Como sabemos, ler má poesia pode ser extremamente útil, porque nos devolve com clareza a ideologia e os tópicos que dominam, neste caso, a escrita de um lugar e de uma determinada época: Macau no início deste século. Esta antologia cumpre um pouco esta importante função, mas vai além disso. Afinal, estão aqui também os poetas que nos habituámos a reconhecer com os mais representativos da atual poesia de Macau em língua portuguesa: Carlos Morais José, Dora Nunes Gago, Fernanda Dias, entre alguns outros. É sobretudo nestes poetas que encontramos a densidade de tom, de pensamento e do dizer que esperamos da boa poesia e uma visão que de facto cumpre o que diz o prefácio sobre os poetas que tomam Macau como lugar de observação do mundo. Diz Fernanda Dias: “Assim como estas ruas e praças/ da cidade tristíssima e soberba/ prenhe de memórias desprezadas/ a rebentar pelas costuras delidas/ como uma velha cabaia de renda/ no corpo da matrona nova-rica” (p. 61). E sabiamente, na sua voz encontramos também uma resposta a todos os projectos exotistas, na voz que de quem já foi muito para além deles e os consegue ver de fora: “Neste mercado orquídeas e rouxinóis/ não são rimas exóticas para papel couché/ caro aos poetas amantes do Oriente”. Mas é Fernando Sales Lopes que, a este respeito, coloca a pergunta mais importante e desestabilizadora: “Onde o Oriente/ quando estamos no Oriente?”. É uma tradição de resposta ao poema Opiário de Álvaro de Campos, com o seu “E eu vou buscar ao ópio que consola. / Um Oriente ao oriente do Oriente”, que por sua vez já era uma resposta a estes versos d’Os Lusíadas: “Os Portugueses somos do Ocidente,/ Imos buscando as terras do Oriente”.
Mas é interessante ver como as mudanças que a pandemia e a política de gestão nos distanciam já desta busca, fazendo com que a perspectiva que tem vindo a ser canónica para definir a literatura de Macau em português entre em perigo pelo facto de desde 2019 tudo ter já mudado: “Nesta antologia (…) é apresentada poesia contemporânea escrita em língua portuguesa, parte dela inédita, produzida em Macau ou intimamente interligada com a estadia dos autores na região” (p. 23). E uma coisa muito importante e rara a esse respeito – e que me parece ser o trunfo deste livro em particular – é que temos aqui também autores brasileiros, moçambicanos e guineenses, que passaram por Macau no festival literário Rota das Letras.
Tem sido assim até aqui, de facto, como Ana Paula Dias descreve: poesia produzida na região intimamente ligada à estadia dos autores.

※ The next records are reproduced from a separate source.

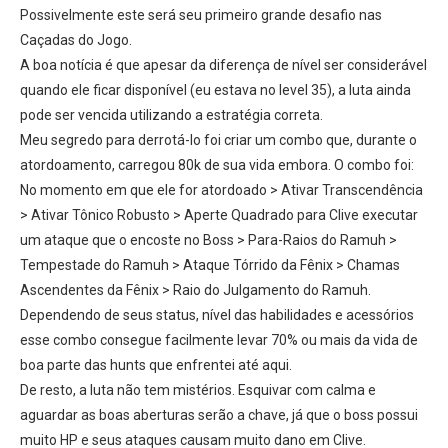
Possivelmente este será seu primeiro grande desafio nas
Caçadas do Jogo.
A boa notícia é que apesar da diferença de nível ser considerável
quando ele ficar disponível (eu estava no level 35), a luta ainda
pode ser vencida utilizando a estratégia correta.
Meu segredo para derrotá-lo foi criar um combo que, durante o
atordoamento, carregou 80k de sua vida embora. O combo foi:
No momento em que ele for atordoado > Ativar Transcendência
> Ativar Tônico Robusto > Aperte Quadrado para Clive executar
um ataque que o encoste no Boss > Para-Raios do Ramuh >
Tempestade do Ramuh > Ataque Tórrido da Fênix > Chamas
Ascendentes da Fênix > Raio do Julgamento do Ramuh.
Dependendo de seus status, nível das habilidades e acessórios
esse combo consegue facilmente levar 70% ou mais da vida de
boa parte das hunts que enfrentei até aqui.
De resto, a luta não tem mistérios. Esquivar com calma e
aguardar as boas aberturas serão a chave, já que o boss possui
muito HP e seus ataques causam muito dano em Clive.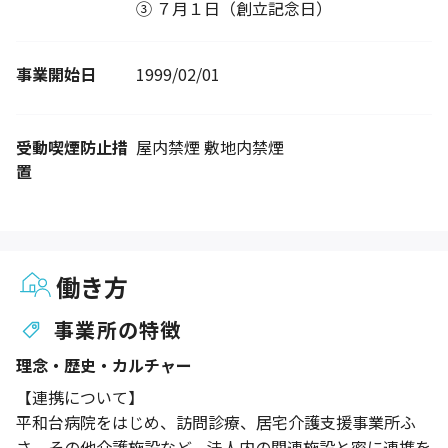
③ ７月１日（創立記念日）
事業開始日
1999/02/01
受動喫煙防止措
屋内禁煙 敷地内禁煙
置
働き方
事業所の特徴
理念・歴史・カルチャー
【連携について】
平和台病院をはじめ、訪問診療、居宅介護支援事業所ふ
さ、その他介護施設など、法人内の関連施設と密に連携を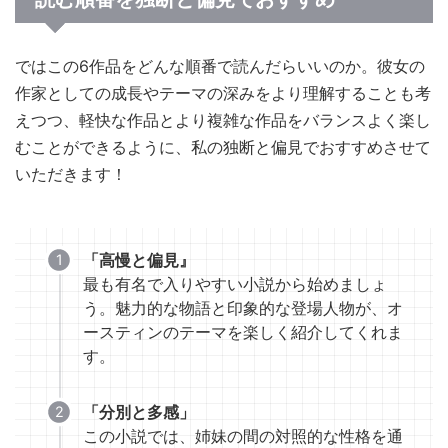
ではこの6作品をどんな順番で読んだらいいのか。彼女の
作家としての成長やテーマの深みをより理解することも考
えつつ、軽快な作品とより複雑な作品をバランスよく楽し
むことができるように、私の独断と偏見でおすすめさせて
いただきます！
「高慢と偏見』
最も有名で入りやすい小説から始めましょ
う。魅力的な物語と印象的な登場人物が、オ
ースティンのテーマを楽しく紹介してくれま
す。
「分別と多感」
この小説では、姉妹の間の対照的な性格を通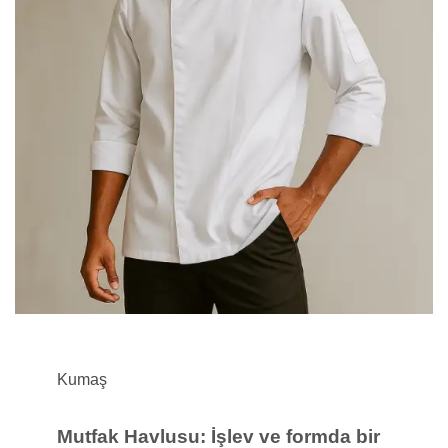
Kumaş
Mutfak Havlusu: İşlev ve formda bir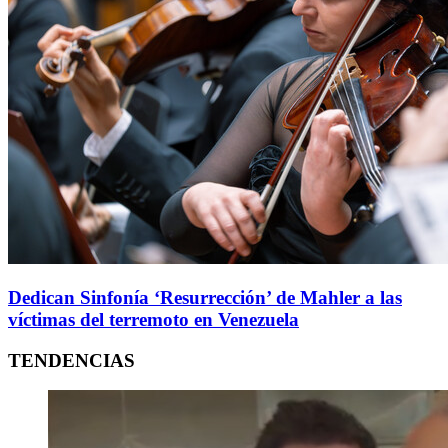
Dedican Sinfonía ‘Resurrección’ de Mahler a las
víctimas del terremoto en Venezuela
TENDENCIAS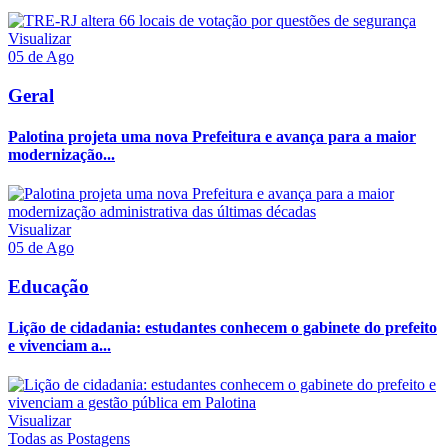
Visualizar
05 de Ago
Geral
Palotina projeta uma nova Prefeitura e avança para a maior
modernização...
Visualizar
05 de Ago
Educação
Lição de cidadania: estudantes conhecem o gabinete do prefeito
e vivenciam a...
Visualizar
Todas as Postagens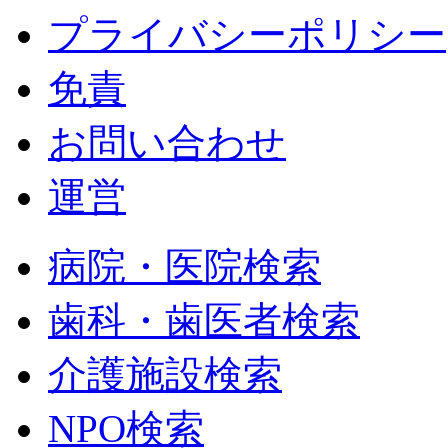
プライバシーポリシー
免責
お問い合わせ
運営
病院・医院検索
歯科・歯医者検索
介護施設検索
NPO検索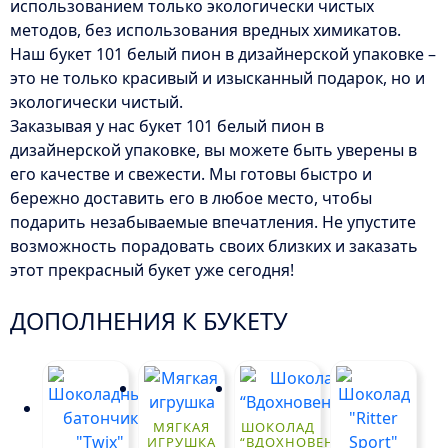
использованием только экологически чистых
методов, без использования вредных химикатов.
Наш букет 101 белый пион в дизайнерской упаковке –
это не только красивый и изысканный подарок, но и
экологически чистый.
Заказывая у нас букет 101 белый пион в
дизайнерской упаковке, вы можете быть уверены в
его качестве и свежести. Мы готовы быстро и
бережно доставить его в любое место, чтобы
подарить незабываемые впечатления. Не упустите
возможность порадовать своих близких и заказать
этот прекрасный букет уже сегодня!
ДОПОЛНЕНИЯ К БУКЕТУ
МЯГКАЯ
ШОКОЛАД
ИГРУШКА
“ВДОХНОВЕНИЕ”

Mas estremecemos um pouco ao ler aquelas linhas, porque sabemos que o desbaste na comunidade portuguesa terá efeitos que não podemos prever na continuidade (ou não) da literatura em língua portuguesa de Macau. É possível que os danos na instituição literária, por sua vez muito dependente das instituições públicas e privadas que ligam Macau a Portugal, possam ter trazido a morte desta tradição literária. Sendo assim, Macau no futuro próximo seria como Goa, em que as letras portuguesas foram relegadas para os arquivos, como se fossem os velhos livros das monções. Mas num lugar de tão frágeis e surpreendentes equilíbrios é difícil saber. Há que deixar passar alguns anos ou algumas pérolas por esse rio abaixo.